Send it back to him with a note saying "Perhaps you could keep it until next year, Idiot."

notangelinajolie · 19/06/2019 02:34

Life is too short to be getting upset over things like this. Can you remind him a few days before your birthday? Simple solution really.

WiddlinDiddlin · 19/06/2019 02:34

Ok so my dad is a lot older but he has to be told how old we are..

A year or so back instead of a card, he sent me a school photo... of my younger sister.

He either didn't realise it wasn't me in the picture or, thought it was her birthday... I just ignored it, it wasn't done intentionally and he had tried.

In my case theres little chance of my dad changing now, he is 79 this year and his brain is struggling now, but tbh ive had no chance of changing who he is for the last 30 years! To try now would be stressful for all and would achieve nothing.

IAmAlwaysLikeThis · 19/06/2019 03:24

"Life is too short to be getting upset over things like this."

I think your dad not giving a shit about you is plenty to get upset about tbh.

Ornery · 19/06/2019 03:32

I was 36 for three years. I was never 35 or 37. I accidentally skipped 35 and was half way through 36 before I realized. Then I forgot and thought my birthday meant I was 36 really (when I was turning 37.) If I can’t figure it out. I can’t get too excited about others. I also get my children’s ages wrong. I thought dd2 was 16 already but she isn’t.
Doesn’t mean they aren’t my world.
If he’s treating you badly, then that’s a different thing. The card? He was trying to do the right thing.

Durgasarrow · 19/06/2019 04:21

This year I thought I was a year older than I was on my birthday. My husband was rolling his eyes when he let me know I was actually a year ahead of schedule. So that alone isn't so bad. But if you feel in your heart that Dad doesn't care, that DOES matter.

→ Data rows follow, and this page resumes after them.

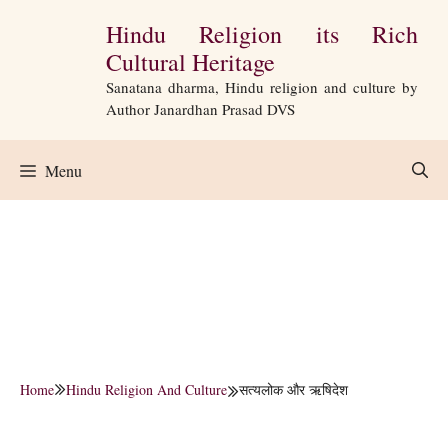
Skip
Hindu Religion its Rich
to
Cultural Heritage
content
Sanatana dharma, Hindu religion and culture by
Author Janardhan Prasad DVS
Menu
Home
Hindu Religion And Culture
सत्यलोक और ऋषिदेश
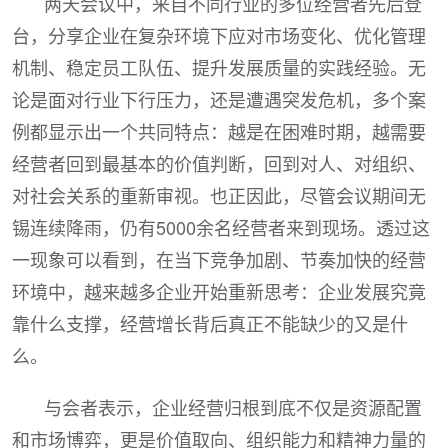
两天会议中，来自不同行业的多位经营者先后登
台，分享企业在复杂环境下应对市场变化、优化管理
机制、稳定员工队伍、提升发展质量的实践经验。无
论是面对行业下行压力，还是遭遇突发危机，多个案
例都显示出一个共同特点：越是在困难时期，越需要
经营者回到最基本的价值判断，回到对人、对组织、
对社会关系的重新审视。也正因此，尽管会议期间无
锡连续降雨，仍有5000余名经营者来到现场。透过这
一现象可以看到，在当下竞争加剧、节奏加快的经营
环境中，越来越多企业开始重新思考：企业发展究竟
靠什么支撑，经营增长背后真正不能缺少的又是什
么。
与会者表示，企业经营归根到底不仅是资源配置
和市场博弈，更是价值取向、组织能力和精神力量的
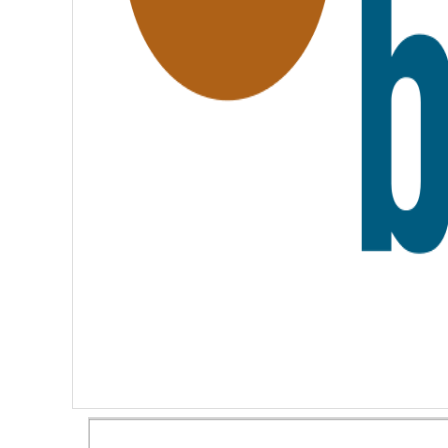
T
E
R
N
I
T
É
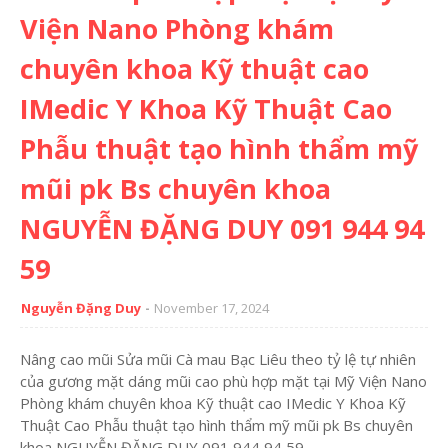
Viện Nano Phòng khám
chuyên khoa Kỹ thuật cao
IMedic Y Khoa Kỹ Thuật Cao
Phẫu thuật tạo hình thẩm mỹ
mũi pk Bs chuyên khoa
NGUYỄN ĐẶNG DUY 091 944 94
59
Nguyễn Đặng Duy
November 17, 2024
Nâng cao mũi Sửa mũi Cà mau Bạc Liêu theo tỷ lệ tự nhiên
của gương mặt dáng mũi cao phù hợp mặt tại Mỹ Viện Nano
Phòng khám chuyên khoa Kỹ thuật cao IMedic Y Khoa Kỹ
Thuật Cao Phẫu thuật tạo hình thẩm mỹ mũi pk Bs chuyên
khoa NGUYỄN ĐẶNG DUY 091 944 94 59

Jemima232 · 19/06/2019 04:36

Happy 20th Birthday @haircutneeded and I'm sorry your dad and you haven't had a good relationship. Of course you're upset by his thoughtlessness.

I do agree with all the PPs who are saying that they can't remember their DC ages (or their own) though. I've got four DC and I struggle to remember when their birthdays are nowadays.

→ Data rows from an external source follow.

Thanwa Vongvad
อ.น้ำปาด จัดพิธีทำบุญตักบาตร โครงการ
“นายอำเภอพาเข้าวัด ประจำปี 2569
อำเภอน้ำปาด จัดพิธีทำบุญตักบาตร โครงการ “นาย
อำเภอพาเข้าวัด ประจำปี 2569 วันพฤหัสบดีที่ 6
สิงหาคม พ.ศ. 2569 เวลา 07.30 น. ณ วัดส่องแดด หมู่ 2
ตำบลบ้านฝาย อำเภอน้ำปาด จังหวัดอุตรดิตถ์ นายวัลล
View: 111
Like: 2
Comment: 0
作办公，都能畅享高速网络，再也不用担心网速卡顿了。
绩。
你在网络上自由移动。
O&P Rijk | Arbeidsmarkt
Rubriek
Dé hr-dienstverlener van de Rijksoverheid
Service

That doesn't mean you shouldn't feel very disappointed and angry when you think about your relationship with your dad, though. That sort of thing is hard to come to terms with.

Cake
LadyRannaldini · 19/06/2019 11:27

You have obviously had a poor relationship with your father but to be honest I think my OH would struggle with the ages of our two and my late father was the same, is it a male thing?